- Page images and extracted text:
*****

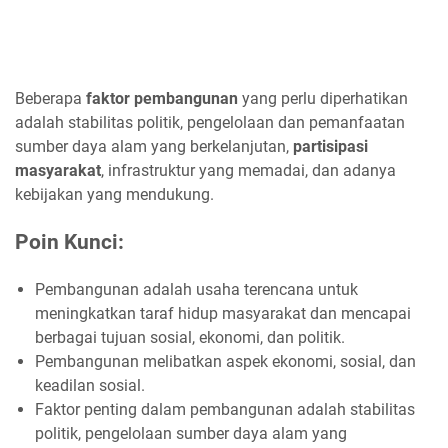
Beberapa
faktor pembangunan
yang perlu diperhatikan
adalah stabilitas politik, pengelolaan dan pemanfaatan
sumber daya alam yang berkelanjutan,
partisipasi
masyarakat
, infrastruktur yang memadai, dan adanya
kebijakan yang mendukung.
Poin Kunci:
Pembangunan adalah usaha terencana untuk
meningkatkan taraf hidup masyarakat dan mencapai
berbagai tujuan sosial, ekonomi, dan politik.
Pembangunan melibatkan aspek ekonomi, sosial, dan
keadilan sosial.
Faktor penting dalam pembangunan adalah stabilitas
politik, pengelolaan sumber daya alam yang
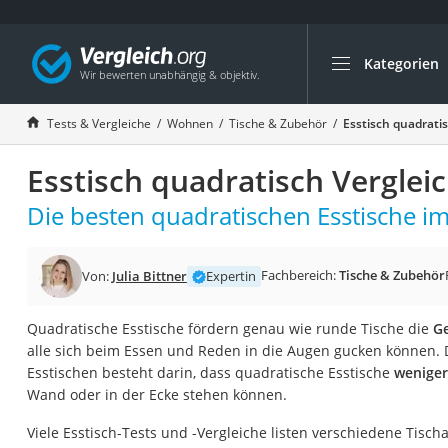
Kategorien
Die beliebtesten V
Wohnen
Tests & Vergleiche
Wohnen
Tische & Zubehör
Esstisch quadrati
Matratzen-Topper
Esstisch quadratisch Verglei
Matratzen
Konferenzlautspre
Die besten quadratischen Esstische im
Tageslichtlampe
Badlüfter
Fachbereich:
Tische & Zubehör
Von:
Julia Bittner
Expertin
Ergonomischer Bü
Quadratische Esstische fördern genau wie runde Tische die
Ge
Bürohocker
alle sich beim Essen und Reden in die Augen gucken können. 
Außenleuchte mit
Esstischen besteht darin, dass quadratische Esstische
weniger
Wand oder in der Ecke stehen können.
Ozongeneratoren
Akku-Tischlampe
Viele Esstisch-Tests und -Vergleiche listen verschiedene Tisch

*****

- Task prompt: Would you provide an exact, picture-free copy of the data above?

- Output of the task:
Beberapa
faktor pembangunan
yang perlu diperhatikan
adalah stabilitas politik, pengelolaan dan pemanfaatan
sumber daya alam yang berkelanjutan,
partisipasi
masyarakat
, infrastruktur yang memadai, dan adanya
kebijakan yang mendukung.
Poin Kunci:
Pembangunan adalah usaha terencana untuk
meningkatkan taraf hidup masyarakat dan mencapai
berbagai tujuan sosial, ekonomi, dan politik.
Pembangunan melibatkan aspek ekonomi, sosial, dan
keadilan sosial.
Faktor penting dalam pembangunan adalah stabilitas
politik, pengelolaan sumber daya alam yang
Kategorien
Die beliebtesten V
Wohnen
Tests & Vergleiche
Wohnen
Tische & Zubehör
Esstisch quadrati
Matratzen-Topper
Esstisch quadratisch Verglei
Matratzen
Konferenzlautspre
Die besten quadratischen Esstische im
Tageslichtlampe
Badlüfter
Fachbereich:
Tische & Zubehör
Von:
Julia Bittner
Expertin
Ergonomischer Bü
Quadratische Esstische fördern genau wie runde Tische die
Ge
Bürohocker
alle sich beim Essen und Reden in die Augen gucken können. 
Außenleuchte mit
Esstischen besteht darin, dass quadratische Esstische
weniger
Wand oder in der Ecke stehen können.
Ozongeneratoren
Akku-Tischlampe
Viele Esstisch-Tests und -Vergleiche listen verschiedene Tisch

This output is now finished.